Since the multivalued $\log z $ given by
$$ \log z
= \log(re^{i\theta})
= \log|r| + i\operatorname{Arg}(re^{i\theta})
= \log|r| + i(\theta+2\pi k) $$
I'll have to specify which $k $ I'm taking.
So, it seems natural to me to exclude the negative imaginary axis, i.e., for and $ z $ we'll take $ \operatorname{Arg}(z)\in\left(-\frac{1}{2}\pi,\frac{3}{2}\pi\right) $.
My questions are:
-
Is this means that I defined $\log z $ on the whole plane excpet for the negative part of the imaginary axis? (is this region even simply connected?)
-
How can I show that this definition actually defines an analytic function? it is obvious that
$$ e^{\log\left(z\right)}
= e^{\log|r|+i\operatorname{Arg}(z)}
= e^{\log|r|} \cdot e^{i\operatorname{Arg}(z)}
=|r|e^{i\operatorname{Arg}(z)}
=z $$But the same equations I wrote could be valid for any definition of the $\log $, how exactly the choice of the range for $\theta $ being expressed here? and how can I show that this function is analytic?
Thanks.
Best Answer
It indeed means that you defined $\log(\cdot)$ on the complex plane except for the non-positive imaginary axis, i.e., the region
$$ \mathcal{D} = \mathbb{C} \setminus (-i[0, \infty)). $$
To show that $\mathcal{D}$ is simply connected, you may verify that $\mathcal{D}$ is a star-shaped domain, in the sense that there exists a point $z_0 \in \mathcal{D}$ such that every $z \in \mathcal{D}$ can be joined to $z_0$ through a line segment in $\mathcal{D}$.

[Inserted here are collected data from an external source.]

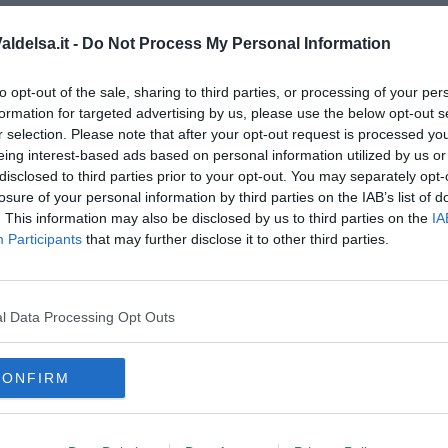
oscana iscriviti alla
Newsletter QUInews - ToscanaMedia.
amente nella tua casella di posta.
ldelsa.it -
Do Not Process My Personal Information
to opt-out of the sale, sharing to third parties, or processing of your per
formation for targeted advertising by us, please use the below opt-out s
r selection. Please note that after your opt-out request is processed y
eing interest-based ads based on personal information utilized by us or
cia di Siena
disclosed to third parties prior to your opt-out. You may separately opt-
e
losure of your personal information by third parties on the IAB’s list of
. This information may also be disclosed by us to third parties on the
IA
Participants
that may further disclose it to other third parties.
l Data Processing Opt Outs
CONFIRM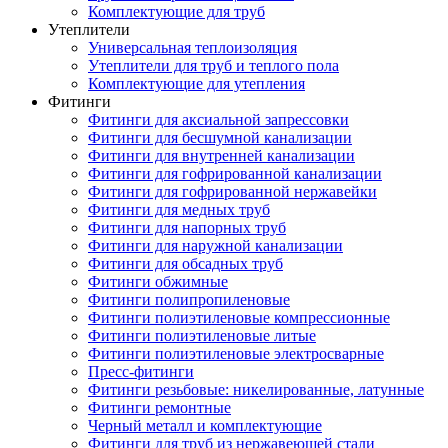
Комплектующие для труб
Утеплители
Универсальная теплоизоляция
Утеплители для труб и теплого пола
Комплектующие для утепления
Фитинги
Фитинги для аксиальной запрессовки
Фитинги для бесшумной канализации
Фитинги для внутренней канализации
Фитинги для гофрированной канализации
Фитинги для гофрированной нержавейки
Фитинги для медных труб
Фитинги для напорных труб
Фитинги для наружной канализации
Фитинги для обсадных труб
Фитинги обжимные
Фитинги полипропиленовые
Фитинги полиэтиленовые компрессионные
Фитинги полиэтиленовые литые
Фитинги полиэтиленовые электросварные
Пресс-фитинги
Фитинги резьбовые: никелированные, латунные
Фитинги ремонтные
Черный металл и комплектующие
Фитинги для труб из нержавеющей стали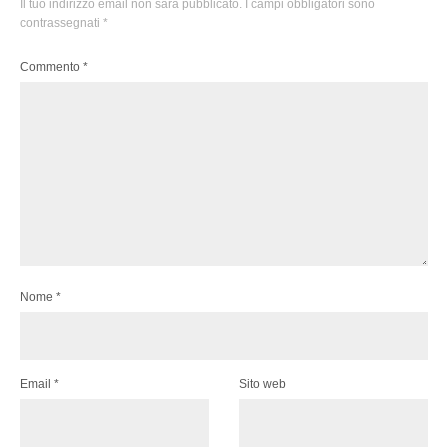
Il tuo indirizzo email non sarà pubblicato.
I campi obbligatori sono
contrassegnati
*
Commento
*
Nome
*
Email
*
Sito web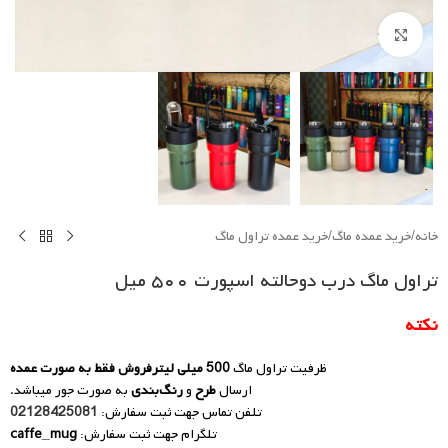
Click to enlarge
خانه
/
خرید عمده ماگ
/
خرید عمده تراول ماگ
تراول ماگ درب دوحالته اسپورت ۵۰۰ میل
نکته
ظرفیت تراول ماگ
500 میلی لیتر
فروش فقط به صورت عمده
ارسال
طرح
و
رنگ‌بندی
به صورت جور میباشد.
تلفن تماس جهت ثبت سفارش:
02128425081
تلگرام جهت ثبت سفارش:
caffe_mug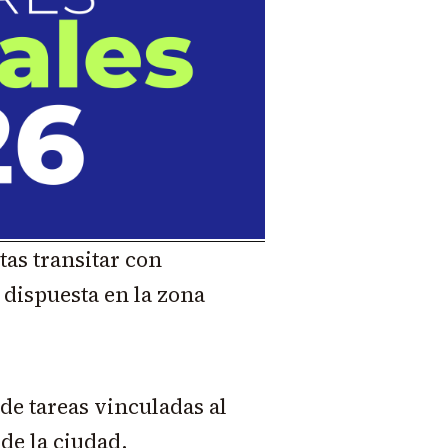
tas transitar con
 dispuesta en la zona
 de tareas vinculadas al
de la ciudad.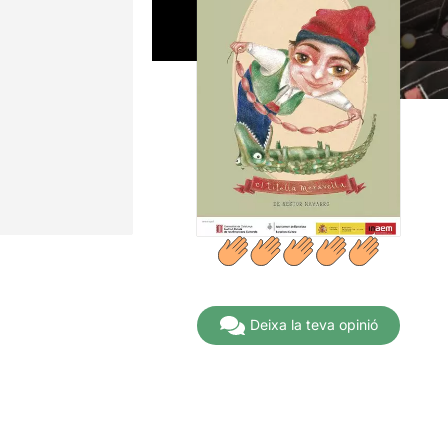
Deixa la teva opinió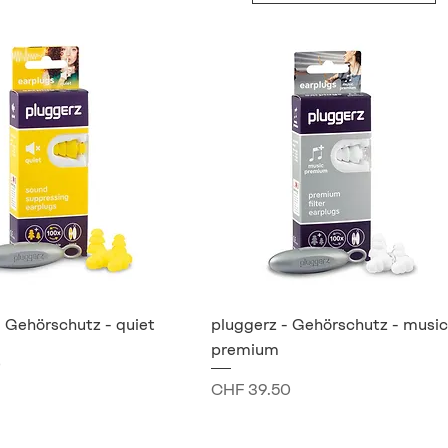
- Gehörschutz - quiet
pluggerz - Gehörschutz - music
premium
0
Preis
CHF 39.50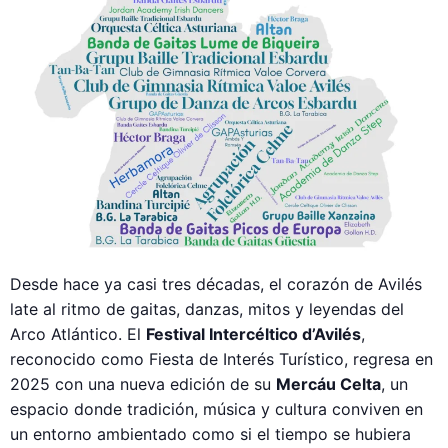
Desde hace ya casi tres décadas, el corazón de Avilés
late al ritmo de gaitas, danzas, mitos y leyendas del
Arco Atlántico. El
Festival Intercéltico d’Avilés
,
reconocido como Fiesta de Interés Turístico, regresa en
2025 con una nueva edición de su
Mercáu Celta
, un
espacio donde tradición, música y cultura conviven en
un entorno ambientado como si el tiempo se hubiera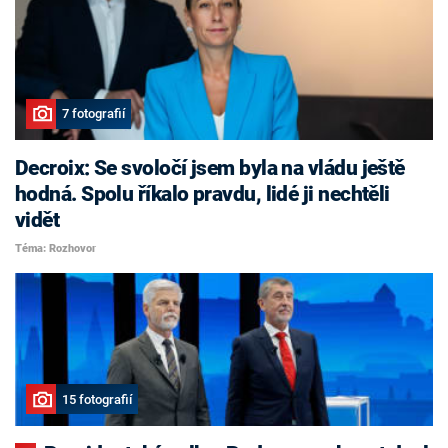
7 fotografií
Decroix: Se svoločí jsem byla na vládu ještě
hodná. Spolu říkalo pravdu, lidé ji nechtěli
vidět
Téma: Rozhovor
15 fotografií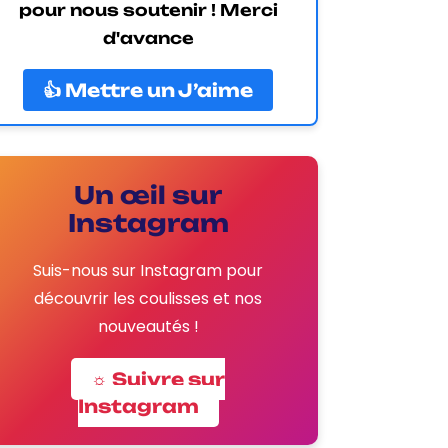
pour nous soutenir ! Merci
d'avance
👍 Mettre un J’aime
Un œil sur
Instagram
Suis-nous sur Instagram pour
découvrir les coulisses et nos
nouveautés !
☼ Suivre sur
Instagram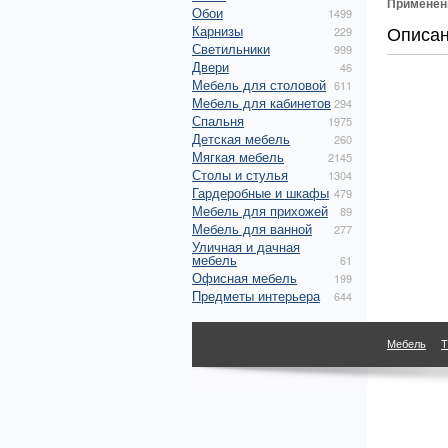
Применен
Обои
1499
Описа
Карнизы
229
Светильники
999
Двери
46
Мебель для столовой
611
Мебель для кабинетов
294
Спальня
1975
Детская мебель
260
Мягкая мебель
2145
Столы и стулья
1304
Гардеробные и шкафы
479
Мебель для прихожей
89
Мебель для ванной
277
Уличная и дачная
мебель
61
Офисная мебель
199
Предметы интерьера
644
Мебель
Т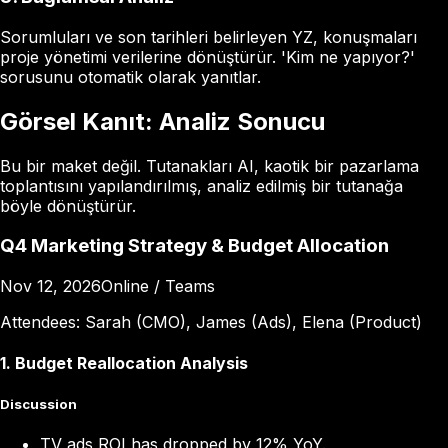
Sorumluları ve son tarihleri belirleyen YZ, konuşmaları
proje yönetimi verilerine dönüştürür. 'Kim ne yapıyor?'
sorusunu otomatik olarak yanıtlar.
Görsel Kanıt: Analiz Sonucu
Bu bir maket değil. Tutanakları AI, kaotik bir pazarlama
toplantısını yapılandırılmış, analiz edilmiş bir tutanağa
böyle dönüştürür.
Q4 Marketing Strategy & Budget Allocation
Nov 12, 2026
Online / Teams
Attendees:
Sarah (CMO), James (Ads), Elena (Product)
1
.
Budget Reallocation Analysis
Discussion
TV ads ROI has dropped by 12% YoY.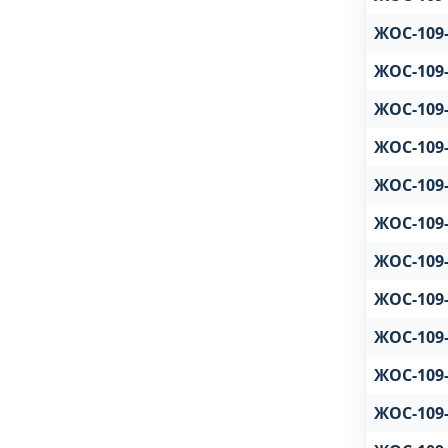
ЖОС-109-
ЖОС-109-
ЖОС-109-
ЖОС-109-
ЖОС-109-
ЖОС-109-
ЖОС-109-
ЖОС-109-
ЖОС-109-
ЖОС-109-
ЖОС-109-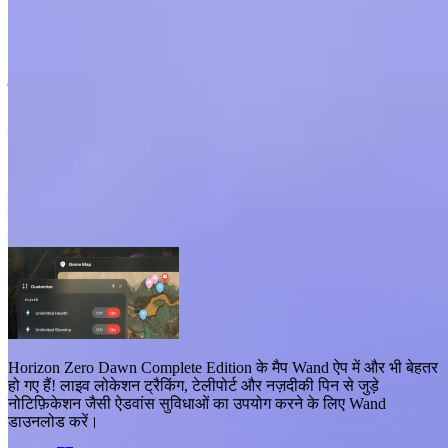
Horizon Zero Dawn Complete Edition
मैप्स
मैप्स
16
बेहतर सुविधाएँ
टेलीपोर्ट
लाइव लोकेशन
Horizon Zero Dawn Complete Edition के मैप
Wand ऐप में और भी बेहतर
हो गए हैं!
लाइव लोकेशन ट्रैकिंग, टेलीपोर्ट और नज़दीकी पिन से जुड़े
नोटिफ़िकेशन जैसी ऐडवांस सुविधाओं
का उपयोग करने के लिए Wand
डाउनलोड करें।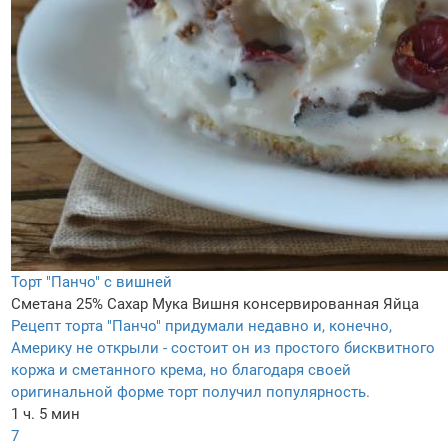
Торт "Панчо" с вишней
Сметана 25%
Сахар
Мука
Вишня консервированная
Яйца
Рецепт торта "Панчо" придумали недавно и, конечно,
Америку не открыли - состоит он из простого бисквитного
коржа и сметанного крема, но благодаря своей
оригинальной форме торт получил популярность.
1 ч. 5 мин
7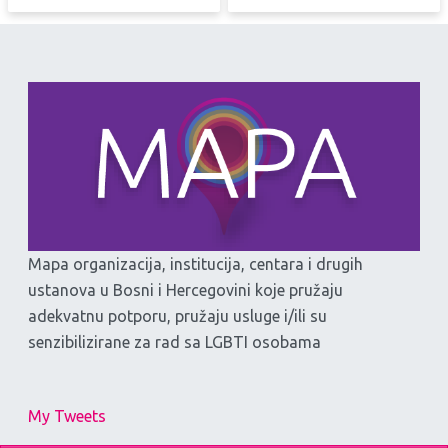
Mapa organizacija, institucija, centara i drugih
ustanova u Bosni i Hercegovini koje pružaju
adekvatnu potporu, pružaju usluge i/ili su
senzibilizirane za rad sa LGBTI osobama
My Tweets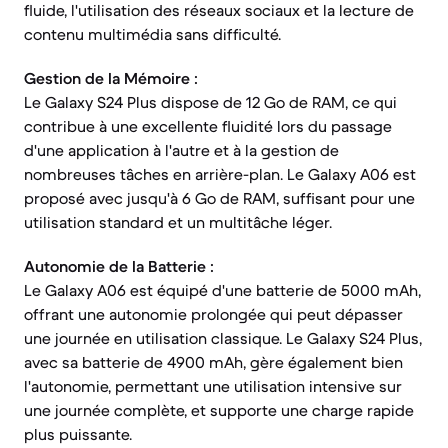
fluide, l'utilisation des réseaux sociaux et la lecture de
contenu multimédia sans difficulté.
Gestion de la Mémoire :
Le Galaxy S24 Plus dispose de 12 Go de RAM, ce qui
contribue à une excellente fluidité lors du passage
d'une application à l'autre et à la gestion de
nombreuses tâches en arrière-plan. Le Galaxy A06 est
proposé avec jusqu'à 6 Go de RAM, suffisant pour une
utilisation standard et un multitâche léger.
Autonomie de la Batterie :
Le Galaxy A06 est équipé d'une batterie de 5000 mAh,
offrant une autonomie prolongée qui peut dépasser
une journée en utilisation classique. Le Galaxy S24 Plus,
avec sa batterie de 4900 mAh, gère également bien
l'autonomie, permettant une utilisation intensive sur
une journée complète, et supporte une charge rapide
plus puissante.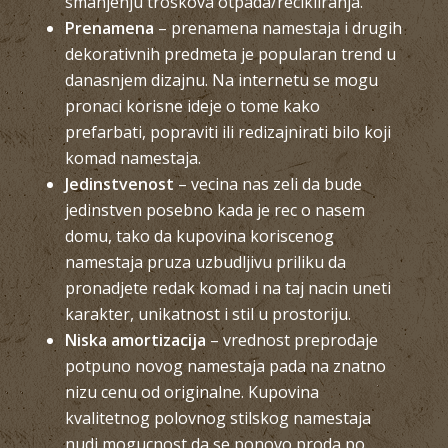
smanjenju troskova otpada/recikliranja.
Prenamena
– prenamena namestaja i drugih
dekorativnih predmeta je popularan trend u
danasnjem dizajnu. Na internetu se mogu
pronaci korisne ideje o tome kako
prefarbati, popraviti ili redizajnirati bilo koji
komad namestaja.
Jedinstvenost
– vecina nas zeli da bude
jedinstven posebno kada je rec o nasem
domu, tako da kupovina koriscenog
namestaja pruza uzbudljivu priliku da
pronadjete redak komad i na taj nacin uneti
karakter, unikatnost i stil u prostoriju.
Niska amortizacija
– vrednost preprodaje
potpuno novog namestaja pada na znatno
nizu cenu od originalne. Kupovina
kvalitetnog polovnog stilskog namestaja
nudi mogucnost da se ponovo proda po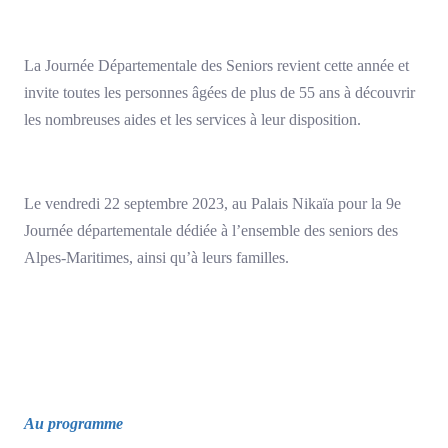
La Journée Départementale des Seniors revient cette année et
invite toutes les personnes âgées de plus de 55 ans à découvrir
les nombreuses aides et les services à leur disposition.
Le vendredi 22 septembre 2023, au Palais Nikaïa pour la 9e
Journée départementale dédiée à l’ensemble des seniors des
Alpes-Maritimes, ainsi qu’à leurs familles.
Au programme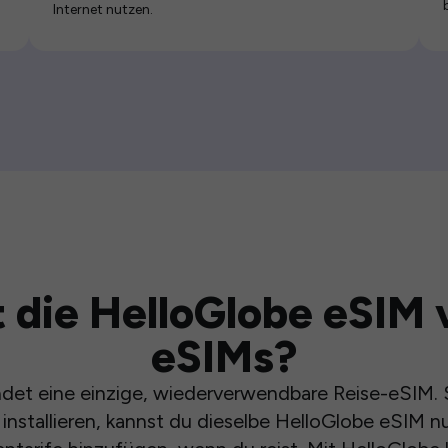
Internet nutzen.
 die HelloGlobe eSIM 
eSIMs?
et eine einzige, wiederverwendbare Reise-eSIM. S
installieren, kannst du dieselbe HelloGlobe eSIM n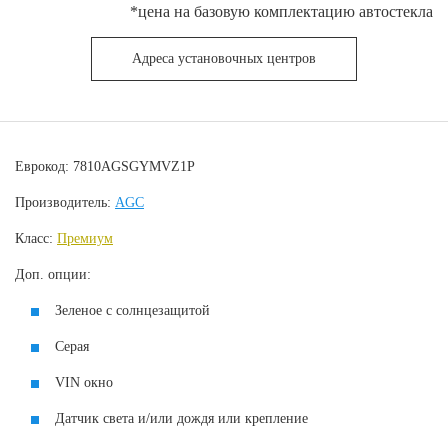
*цена на базовую комплектацию автостекла
Адреса установочных центров
Еврокод: 7810AGSGYMVZ1P
Производитель:
AGC
Класс:
Премиум
Доп. опции:
Зеленое с солнцезащитой
Серая
VIN окно
Датчик света и/или дождя или крепление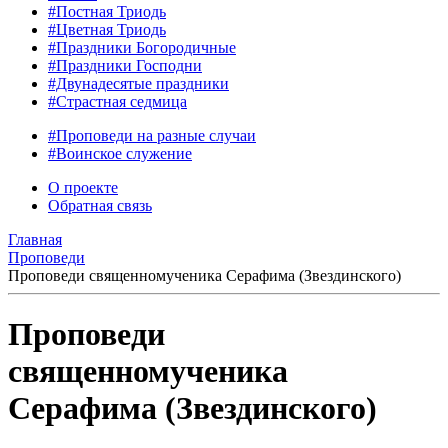
#Постная Триодь
#Цветная Триодь
#Праздники Богородичные
#Праздники Господни
#Двунадесятые праздники
#Страстная седмица
#Проповеди на разные случаи
#Воинское служение
О проекте
Обратная связь
Главная
Проповеди
Проповеди священномученика Серафима (Звездинского)
Проповеди
священномученика
Серафима (Звездинского)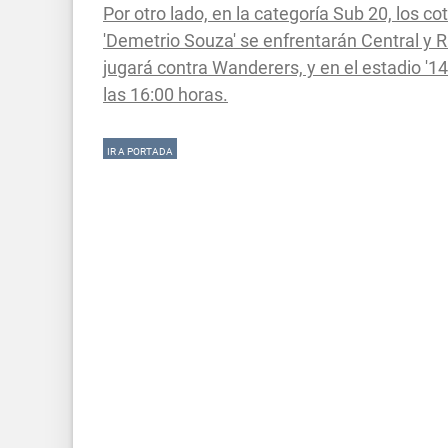
Por otro lado, en la categoría Sub 20, los c
'Demetrio Souza' se enfrentarán Central y R
jugará contra Wanderers, y en el estadio '1
las 16:00 horas.
IR A PORTADA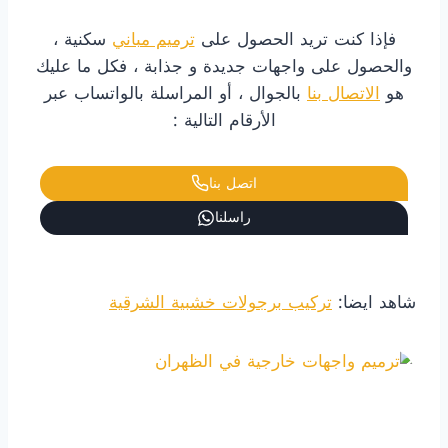
فإذا كنت تريد الحصول على
ترميم مباني
سكنية ،
والحصول على واجهات جديدة و جذابة ، فكل ما عليك
هو
الاتصال بنا
بالجوال ، أو المراسلة بالواتساب عبر
الأرقام التالية :
اتصل بنا
راسلنا
شاهد ايضا:
تركيب برجولات خشبية الشرقية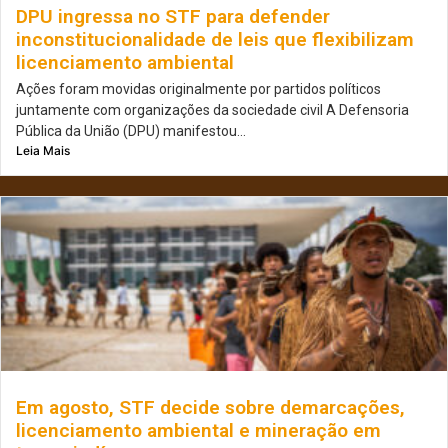
DPU ingressa no STF para defender
inconstitucionalidade de leis que flexibilizam
licenciamento ambiental
Ações foram movidas originalmente por partidos políticos
juntamente com organizações da sociedade civil A Defensoria
Pública da União (DPU) manifestou...
Leia Mais
Em agosto, STF decide sobre demarcações,
licenciamento ambiental e mineração em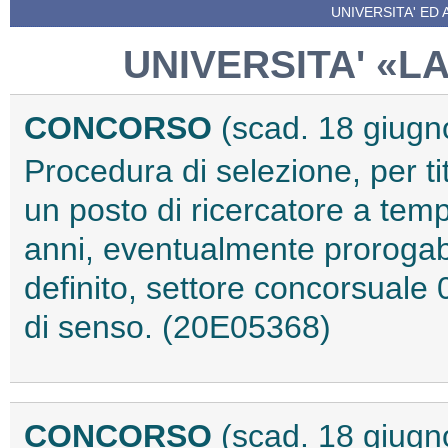
UNIVERSITA' ED 
UNIVERSITA' «L
CONCORSO
(scad. 18 giugn
Procedura di selezione, per tit
un posto di ricercatore a temp
anni, eventualmente prorogabil
definito, settore concorsuale 
di senso. (20E05368)
CONCORSO
(scad. 18 giugn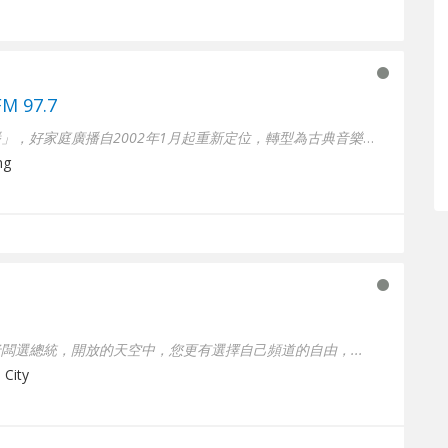
M 97.7
古典音樂台又名「好家庭廣播」，好家庭廣播自2002年1月起重新定位，轉型為古典音樂�...
ng
闆選總統，開放的天空中，您更有選擇自己頻道的自由，...
 City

One way is to verify that your definition satisfies the Cauchy–Riemann equations. Note that
$$ \frac{\partial}{\partial x} \log |r| = \frac{x}{x^2+y^2}, \qquad \frac{\partial}{\partial y} \log |r| = \frac{y}{x^2+y^2} $$
and that any branch of $\arg(\cdot)$ satisfies
$$ \frac{\partial}{\partial x}\arg(z) = -\frac{y}{x^2+y^2}, \qquad \frac{\partial}{\partial y}\arg(z) = \frac{x}{x^2+y^2}. $$
Alternatively, you may realize your $\log(\cdot)$ as an inverse of an appropriate restriction of $\exp(\cdot)$. Together with the fact that $\exp(\cdot)$ has nowhere-vanishing derivative, the inverse function theorem for analytic functions will guarantee the analyticity of the inverse.